The federal government first guaranteed the right to organize and bargain collectively for railroad workers with the passage of the Railway Labor Act of 1926. The National Industrial Recovery Act of 1933 (NIRA) was part of the New Deal policies of the Great Depression era. The NIRA was intended to protect workers' right to unionize. It stated "That employees shall have the right to organize and bargain collectively through representatives of their own choosing. … The NIRA had several shortcomings, among them a lack of enforcement provisions, and the act did little to promote workers' rights.

The basic law regulating labor-management relations and collective bargaining in the United States is The National Labor Relations Act of 1935, commonly referred to as the Wagner Act. A key provision of the act guarantees the right of nonmanagerial employees who work for firms engaged in interstate commerce to join unions and bargain on a collective basis. The legally protected right of workers to unionize was first established at the state level. In Massachusetts, for example, the state Supreme Court recognized this right in an 1842 decision.

The Wagner Act was primarily the work of Robert Wagner, a Democratic Senator from New York who wished to address the shortcomings of the NIRA. In 1933, Wagner began meeting with representatives from the American Federation of Labor and the National Labor Board, which was set up to administer the NIRA. These meetings culminated in the writing of the Wagner Act in February of 1934. The act failed to receive congressional support when initially introduced, but passed after the Democrats made substantial gains in the congressional elections of 1934; it was signed into law by President Roosevelt in July of 1935.

The most controversial part of the Wagner Act was Section 8, which prohibited what it called "unfair labor practices" on the part of employers. Under Section 8, employers could not legally fire workers for joining unions, could not refuse to bargain with a union that represented a majority of workers, and could not establish company unions. In large part due to the Wagner Act, union membership increased from 4 million in 1935 to 12 million in 1947. The National Labor Relations Board (NLRB) was established to administer the Wagner Act and is still the key agency regulating labor-management relations at the national level.

The constitutionality of the Wagner Act was affirmed in 1937 by the Supreme Court in National Labor Relations Board vs. Jones and Laughlin Steel Corporation. Shortly thereafter, pro-business organizations such as the National Association of Manufacturers sought to amend the Wagner Act. The Wagner Act was not amended, however, until the record wave of strike activity that followed World War II, in which President Truman personally intervened to settle disputes in the coal mining, railroad, and steel industries.

The National Labor Relations Act of 1947, also called the Taft Hartley Act, became law over the objections of the National Labor Relations Board (NLRB) and Truman's veto.
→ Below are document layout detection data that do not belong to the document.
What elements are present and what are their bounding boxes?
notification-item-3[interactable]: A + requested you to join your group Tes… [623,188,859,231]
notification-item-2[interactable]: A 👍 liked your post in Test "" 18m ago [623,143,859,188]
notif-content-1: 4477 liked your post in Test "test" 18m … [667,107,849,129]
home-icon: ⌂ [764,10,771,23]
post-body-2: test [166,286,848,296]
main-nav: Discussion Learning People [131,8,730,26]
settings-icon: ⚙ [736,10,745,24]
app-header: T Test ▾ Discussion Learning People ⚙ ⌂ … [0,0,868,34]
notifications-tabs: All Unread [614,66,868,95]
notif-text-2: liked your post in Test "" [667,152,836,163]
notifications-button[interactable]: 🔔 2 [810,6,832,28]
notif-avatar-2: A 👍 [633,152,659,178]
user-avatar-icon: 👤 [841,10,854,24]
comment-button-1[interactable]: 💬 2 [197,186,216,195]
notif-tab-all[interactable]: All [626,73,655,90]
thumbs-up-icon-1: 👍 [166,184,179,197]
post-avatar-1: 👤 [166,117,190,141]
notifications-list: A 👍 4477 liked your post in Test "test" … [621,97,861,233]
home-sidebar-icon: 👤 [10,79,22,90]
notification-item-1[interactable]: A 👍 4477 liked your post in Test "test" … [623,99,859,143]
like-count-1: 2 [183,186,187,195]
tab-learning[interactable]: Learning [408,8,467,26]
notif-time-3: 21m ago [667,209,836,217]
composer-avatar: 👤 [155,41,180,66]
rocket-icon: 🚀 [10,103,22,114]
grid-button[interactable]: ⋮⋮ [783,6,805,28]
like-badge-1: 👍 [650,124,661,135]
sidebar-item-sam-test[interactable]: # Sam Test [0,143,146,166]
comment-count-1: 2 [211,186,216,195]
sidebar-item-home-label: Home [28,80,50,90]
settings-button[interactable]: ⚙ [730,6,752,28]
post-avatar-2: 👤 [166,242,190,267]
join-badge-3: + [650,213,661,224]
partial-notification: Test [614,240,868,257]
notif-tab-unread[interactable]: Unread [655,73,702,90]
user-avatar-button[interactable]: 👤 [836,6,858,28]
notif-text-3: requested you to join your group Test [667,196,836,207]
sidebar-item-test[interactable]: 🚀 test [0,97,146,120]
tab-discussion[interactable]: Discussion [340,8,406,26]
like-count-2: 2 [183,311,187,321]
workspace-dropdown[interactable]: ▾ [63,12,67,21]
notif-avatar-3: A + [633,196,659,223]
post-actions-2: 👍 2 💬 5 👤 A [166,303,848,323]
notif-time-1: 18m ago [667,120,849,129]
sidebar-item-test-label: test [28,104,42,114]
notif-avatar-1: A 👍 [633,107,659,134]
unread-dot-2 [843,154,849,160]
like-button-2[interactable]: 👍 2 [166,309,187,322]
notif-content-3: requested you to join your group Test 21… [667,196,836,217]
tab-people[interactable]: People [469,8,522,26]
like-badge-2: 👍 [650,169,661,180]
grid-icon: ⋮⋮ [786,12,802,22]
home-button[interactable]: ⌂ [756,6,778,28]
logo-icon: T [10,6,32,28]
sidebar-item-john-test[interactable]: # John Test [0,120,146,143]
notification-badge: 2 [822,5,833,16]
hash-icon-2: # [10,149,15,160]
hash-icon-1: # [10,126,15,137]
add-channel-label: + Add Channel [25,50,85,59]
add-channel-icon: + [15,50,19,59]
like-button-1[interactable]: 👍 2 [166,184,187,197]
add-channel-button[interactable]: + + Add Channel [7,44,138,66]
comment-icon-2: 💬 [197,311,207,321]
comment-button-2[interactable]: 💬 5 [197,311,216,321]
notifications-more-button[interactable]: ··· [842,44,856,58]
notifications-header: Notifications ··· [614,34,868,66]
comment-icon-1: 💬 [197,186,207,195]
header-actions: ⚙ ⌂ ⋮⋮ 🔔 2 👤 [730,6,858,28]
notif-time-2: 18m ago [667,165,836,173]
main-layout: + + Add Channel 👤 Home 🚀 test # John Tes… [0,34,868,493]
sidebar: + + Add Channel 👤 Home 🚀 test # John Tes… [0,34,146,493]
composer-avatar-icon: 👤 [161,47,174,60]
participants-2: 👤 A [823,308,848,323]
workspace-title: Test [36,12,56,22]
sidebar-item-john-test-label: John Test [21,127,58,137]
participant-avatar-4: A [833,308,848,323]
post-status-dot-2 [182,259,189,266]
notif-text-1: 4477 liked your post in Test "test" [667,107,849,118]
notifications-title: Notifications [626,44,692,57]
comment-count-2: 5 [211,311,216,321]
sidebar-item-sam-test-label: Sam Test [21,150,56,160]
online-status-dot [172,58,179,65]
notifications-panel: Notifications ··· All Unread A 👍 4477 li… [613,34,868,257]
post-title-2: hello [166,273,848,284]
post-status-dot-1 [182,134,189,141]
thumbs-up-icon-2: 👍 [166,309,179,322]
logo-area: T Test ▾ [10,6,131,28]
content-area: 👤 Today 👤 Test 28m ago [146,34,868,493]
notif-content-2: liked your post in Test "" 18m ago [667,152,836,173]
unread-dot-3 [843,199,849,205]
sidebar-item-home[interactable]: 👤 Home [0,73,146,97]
Important amendments were made to Section 8, clarifying what were considered unfair labor practices by unions and employees; the Wagner Act had covered only unfair practices by employers.
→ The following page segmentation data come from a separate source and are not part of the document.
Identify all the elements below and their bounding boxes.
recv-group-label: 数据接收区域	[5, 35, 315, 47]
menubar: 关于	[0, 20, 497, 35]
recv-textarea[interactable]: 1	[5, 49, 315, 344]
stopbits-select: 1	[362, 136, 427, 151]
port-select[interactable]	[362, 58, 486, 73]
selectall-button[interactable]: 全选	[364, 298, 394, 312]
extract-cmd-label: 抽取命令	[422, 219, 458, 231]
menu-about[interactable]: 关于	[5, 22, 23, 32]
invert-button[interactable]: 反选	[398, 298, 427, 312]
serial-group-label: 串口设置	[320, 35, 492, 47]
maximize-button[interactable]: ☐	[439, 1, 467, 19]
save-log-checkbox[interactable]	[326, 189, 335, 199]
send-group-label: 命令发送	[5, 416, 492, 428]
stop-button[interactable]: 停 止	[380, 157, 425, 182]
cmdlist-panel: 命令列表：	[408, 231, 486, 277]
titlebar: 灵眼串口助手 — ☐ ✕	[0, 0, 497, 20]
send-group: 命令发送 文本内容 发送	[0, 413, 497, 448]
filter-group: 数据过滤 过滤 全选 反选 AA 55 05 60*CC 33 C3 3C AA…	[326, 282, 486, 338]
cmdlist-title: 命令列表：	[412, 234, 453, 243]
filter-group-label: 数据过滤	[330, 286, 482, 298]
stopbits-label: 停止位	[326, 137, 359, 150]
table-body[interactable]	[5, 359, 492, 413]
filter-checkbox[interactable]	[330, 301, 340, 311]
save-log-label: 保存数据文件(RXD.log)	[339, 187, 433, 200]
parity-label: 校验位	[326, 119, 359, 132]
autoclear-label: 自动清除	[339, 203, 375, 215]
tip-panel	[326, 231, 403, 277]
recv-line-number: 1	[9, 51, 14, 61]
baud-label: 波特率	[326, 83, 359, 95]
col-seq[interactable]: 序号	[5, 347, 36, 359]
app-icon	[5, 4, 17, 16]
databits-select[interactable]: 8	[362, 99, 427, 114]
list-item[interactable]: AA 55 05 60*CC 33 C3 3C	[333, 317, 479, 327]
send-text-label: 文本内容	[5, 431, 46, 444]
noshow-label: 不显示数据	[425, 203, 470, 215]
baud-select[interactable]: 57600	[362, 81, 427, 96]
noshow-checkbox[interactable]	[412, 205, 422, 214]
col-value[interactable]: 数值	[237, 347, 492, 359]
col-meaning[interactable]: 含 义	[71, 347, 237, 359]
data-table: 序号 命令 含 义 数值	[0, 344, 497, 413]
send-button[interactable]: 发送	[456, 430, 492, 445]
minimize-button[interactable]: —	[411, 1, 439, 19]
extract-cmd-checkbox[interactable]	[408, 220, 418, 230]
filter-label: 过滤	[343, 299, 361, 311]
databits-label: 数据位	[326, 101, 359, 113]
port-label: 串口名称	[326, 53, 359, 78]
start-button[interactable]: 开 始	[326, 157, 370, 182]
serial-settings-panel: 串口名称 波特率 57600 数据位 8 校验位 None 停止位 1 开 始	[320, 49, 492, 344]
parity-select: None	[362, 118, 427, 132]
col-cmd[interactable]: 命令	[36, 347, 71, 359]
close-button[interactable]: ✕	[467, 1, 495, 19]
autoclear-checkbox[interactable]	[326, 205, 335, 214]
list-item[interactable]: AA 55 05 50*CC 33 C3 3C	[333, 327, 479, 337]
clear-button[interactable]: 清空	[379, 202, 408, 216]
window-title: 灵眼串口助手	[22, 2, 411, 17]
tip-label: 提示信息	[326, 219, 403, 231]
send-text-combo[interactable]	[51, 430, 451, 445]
Another key amendment was the addition of Section 14(b), which legalized what came to be called right-to-work laws. These laws, enacted at the state level, prohibited what is known as a union shop, in which all workers in a unionized factory are forced to join the union and pay dues. Right-to-work laws make union organizing much more difficult and continue to be opposed by organized labor into the late 1990s. Labor interests reject the term "right-to-work" as pertains to these laws as a cynical misnomer. They contend that since a union acting as a bargaining agent is compelled to represent all the workers in question (and not just those belonging to the union), it is only fair that all those employees should pay their share for the benefits of union representation by being dues-paying union members.

Attempts to overturn Taft-Hartley began just after its passage and intensified with the merger of the American Federation of Labor and the Congress of Industrial Organizations in 1955, forming the AFLCIO. These efforts were greatly weakened by investigations into union corruption by the McClellan Committee of the Senate from 1957 to 1959 that culminated in the Labor Management Reporting and Disclosure Act of 1959, also known as the Landrum-Griffin Act. Landrum-Griffin outlined a Bill of Rights for union members. It did not, however, greatly weaken those elements of Taft-Hartley that opposed unions, and was devoted in large part to regulating the internal affairs of unions in response to the McClellan Committee's findings of widespread union corruption.

Union membership expanded steadily in the post-World War II years until the recession of the late 1950s, when it declined from just over 17.5 million to 16.5 million members by the early 1960s. The period from the mid 1960s to the late 1970s saw a steady and substantial growth in the number of union members, peaking at about 24 million workers in 1977. From 1978 through the 1990s, however, union membership plummeted, reaching lower levels than in the worst years of the early 1960s. Looking at union membership as a percentage of the private sector labor force yields a somewhat less dramatic picture, since this ratio declined in almost all years after 1955, though at an accelerated rate after the mid-1970s. In 1997, only 14.1 percent of full-time wage and salaried employees were unionized.

Moreover, strike activity has paralleled the downward membership trends. In 1997, there were 29 strikes involving 1,000 or more workers; these strikes were able to draw a total of 339,000 workers. By way of comparison, 255 strikes of similar scale took place in 1979, involving a total of 1,021,000 workers.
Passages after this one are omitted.